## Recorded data
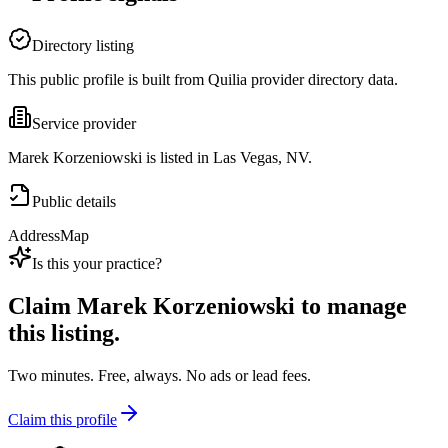
Directory listing
This public profile is built from Quilia provider directory data.
Service provider
Marek Korzeniowski is listed in Las Vegas, NV.
Public details
Address
Map
Is this your practice?
Claim
Marek Korzeniowski
to manage
this listing.
Two minutes. Free, always. No ads or lead fees.
Claim this profile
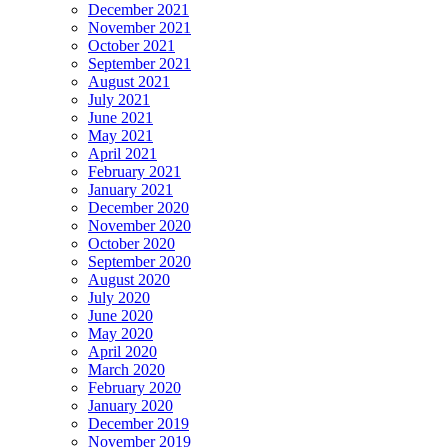
December 2021
November 2021
October 2021
September 2021
August 2021
July 2021
June 2021
May 2021
April 2021
February 2021
January 2021
December 2020
November 2020
October 2020
September 2020
August 2020
July 2020
June 2020
May 2020
April 2020
March 2020
February 2020
January 2020
December 2019
November 2019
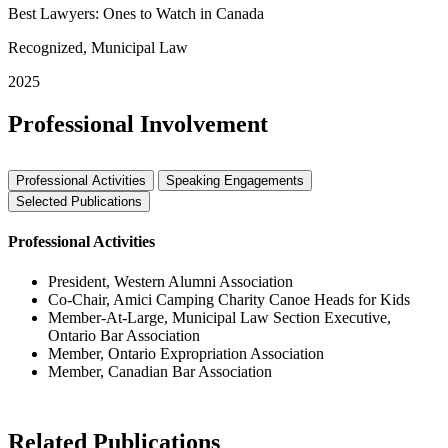
Best Lawyers: Ones to Watch in Canada
Recognized, Municipal Law
2025
Professional Involvement
Professional Activities
Speaking Engagements
Selected Publications
Professional Activities
President, Western Alumni Association
Co-Chair, Amici Camping Charity Canoe Heads for Kids
Member-At-Large, Municipal Law Section Executive,
Ontario Bar Association
Member, Ontario Expropriation Association
Member, Canadian Bar Association
Related Publications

## Your assignment
A bare number is all that is asked for: the count of lines above that include "provider".

## Result for this task
2